Die Weltordnung ist gegenwärtig überraschend fragil und unübersichtlich geworden. Die Folgerung daraus muss sein, über intensive soldatische Ausbildung einen hohen Grad an Professionalität zu erreichen und zu halten. Dabei sollten eine überzeugende nationale Sicherheitsstrategie und eine zielorientierte Forschung, Planung und Entwicklung der Streitkräfte den Rahmen bilden.
Soldaten aller Ebenen haben vor allem in vernetzten Kampfeinsätzen schnelle Entscheidungen zu treffen, die zu Opfern führen können. Die deutsche Gesellschaft wird lernen müssen, angemessen und würdig mit den im Einsatz stehenden Soldaten der Bundeswehr umzugehen.
Das auf den Weg gebrachte Sondervermögen für die Bundeswehr ist in diesem Kontext ein richtiger Ansatz. Er fordert nun eine Kraftanstrengung, die nur dann optimal zur Wirkung kommen wird, wenn das gesamte System von Rüstung und Beschaffung auf den Prüfstand gestellt wird. Dennoch sollten die Erwartungen nicht zu hochgesteckt sein sowie mit Geduld und Vertrauen begleitet werden.
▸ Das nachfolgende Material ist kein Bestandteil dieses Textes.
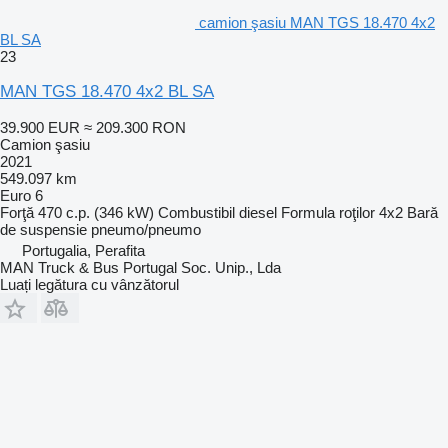
camion şasiu MAN TGS 18.470 4x2
BL SA
23
MAN TGS 18.470 4x2 BL SA
39.900 EUR
≈ 209.300 RON
Camion şasiu
2021
549.097 km
Euro 6
Forţă
470 c.p. (346 kW)
Combustibil
diesel
Formula roţilor
4x2
Bară
de suspensie
pneumo/pneumo
Portugalia, Perafita
MAN Truck & Bus Portugal Soc. Unip., Lda
Luați legătura cu vânzătorul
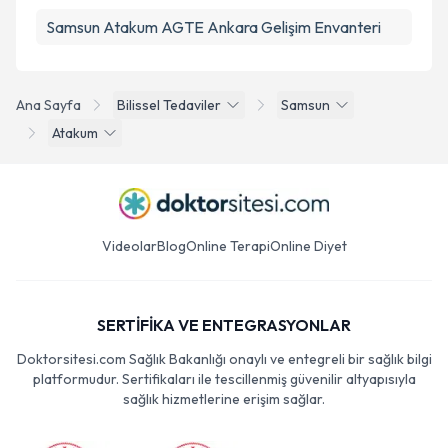
Samsun Atakum AGTE Ankara Gelişim Envanteri
Ana Sayfa
Bilissel Tedaviler
Samsun
Atakum
Videolar
Blog
Online Terapi
Online Diyet
SERTİFİKA VE ENTEGRASYONLAR
Doktorsitesi.com Sağlık Bakanlığı onaylı ve entegreli bir sağlık bilgi
platformudur. Sertifikaları ile tescillenmiş güvenilir altyapısıyla
sağlık hizmetlerine erişim sağlar.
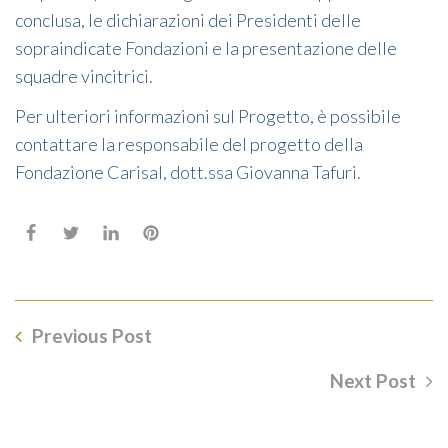
conclusa, le dichiarazioni dei Presidenti delle
sopraindicate Fondazioni e la presentazione delle
squadre vincitrici.
Per ulteriori informazioni sul Progetto, è possibile
contattare la responsabile del progetto della
Fondazione Carisal, dott.ssa Giovanna Tafuri.
Previous Post
Next Post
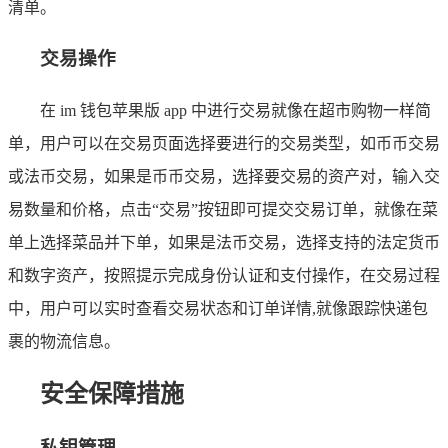
清单。
交易操作
在 im 钱包苹果版 app 中进行交易就像在超市购物一样简
单，用户可以在交易页面选择要进行的交易类型，如币币交易
或法币交易，如果是币币交易，选择要交易的资产对，输入交
易数量和价格，点击“交易”按钮即可提交交易订单，就像在菜
单上选择菜品并下单，如果是法币交易，选择支持的法定货币
和数字资产，按照提示完成身份认证和支付操作，在交易过程
中，用户可以实时查看交易状态和订单详情,就像跟踪快递包
裹的物流信息。
安全保障措施
私钥管理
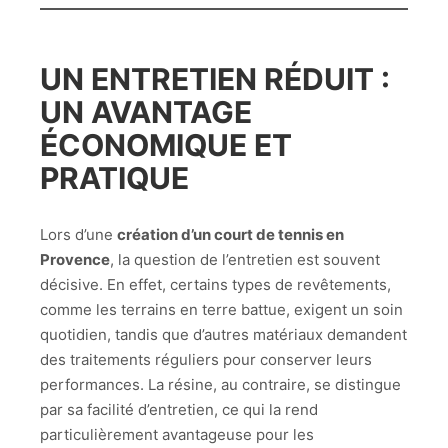
UN ENTRETIEN RÉDUIT :
UN AVANTAGE
ÉCONOMIQUE ET
PRATIQUE
Lors d’une
création d’un court de tennis en
Provence
, la question de l’entretien est souvent
décisive. En effet, certains types de revêtements,
comme les terrains en terre battue, exigent un soin
quotidien, tandis que d’autres matériaux demandent
des traitements réguliers pour conserver leurs
performances. La résine, au contraire, se distingue
par sa facilité d’entretien, ce qui la rend
particulièrement avantageuse pour les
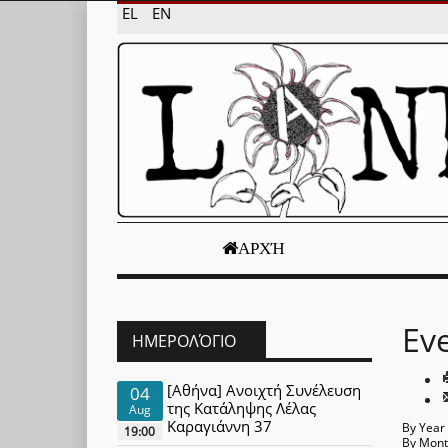
EL
EN
ΑΡΧΉ
Ev
ΗΜΕΡΟΛΌΓΙΟ
[Αθήνα] Ανοιχτή Συνέλευση
04
της Κατάληψης Λέλας
Aug
Καραγιάννη 37
By Year
19:00
By Mon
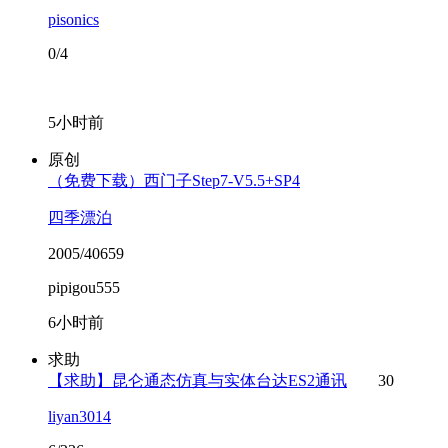
pisonics
0/4
5小时前
原创
（免费下载）西门子Step7-V5.5+SP4
四季漂泊
2005/40659
pipigou555
6小时前
求助
【求助】昆仑通态仿真与实体台达ES2通讯
30
liyan3014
Der Band „Die Bundeswehr“ ist in die zahlreichen Publikationen zur deutschen Sicherheitspolitik und Bundeswehrentwicklung einzuordnen. Er gehört unter diesen in die Premium-Gruppe, die man gelesen haben sollte – nicht zuletzt deshalb, weil es dem Autor gelingt, sein profundes Sachwissen mit Erfahrungen, Erkenntnissen und Schlussfolgerungen zu verbinden. Ein Anhang bietet vertiefend Übersichten über die bisherigen Bundesminister der Verteidigung und Generalsinspekteure. Eine Chronik und weitere hilfreiche Informationen runden das Werk ab.
Die aufgeführten Aspekte präsentieren ein informatives, nüchternes, kritisches, aber auch respektvolles Resümee der Leistungen der Bundeswehr, ihrer Soldaten und zivilen Mitarbeiter. Es gibt zugleich Aufschluss über die Gesellschaft, die zu schützen ist. Es werden alle Aspekte, die sich zukünftig auf die Bundeswehr auswirken könnten, behandelt. Bei einigen Fotos im Text könnte sich der Eindruck aufdrängen, dass der Autor eine rein historische Betrachtung vorlegt. Dieser Eindruck greift zu kurz: Es geht um einen Ratschlag, welchen Weg die militärisch gestützte Sicherheitsvorsorge für Deutschland in Europa und NATO gehen sollte. Unterlegt ist dieser rote Faden mit vielen relevanten Einflussgrößen, Meilensteinen und einigen neuen Details. Wohltuend ist, dass bei aller Wissenschaftlichkeit auf Fußnoten verzichtet und stattdessen auf weiterführende Literatur verwiesen wird. Einfache Sätze und gute Verständlichkeit der Argumente charakterisieren die Arbeit. Für aktive und ehemalige Soldaten, für den militärpolitisch interessierten Leser, aber auch für Träger von Erziehung und Bildung ist dieses Buch besonders zu empfehlen. Es verdient einen großen Leserkreis.
Wilfried von Bredow, Die Bundeswehr. Von der Gründung bis zur Zeitenwende, Bebra Verlag, Berlin 2023, Gebundene Ausgabe, ISBN 978-3-89809-212-8, 240 Seiten, Anhang, 28 Euro.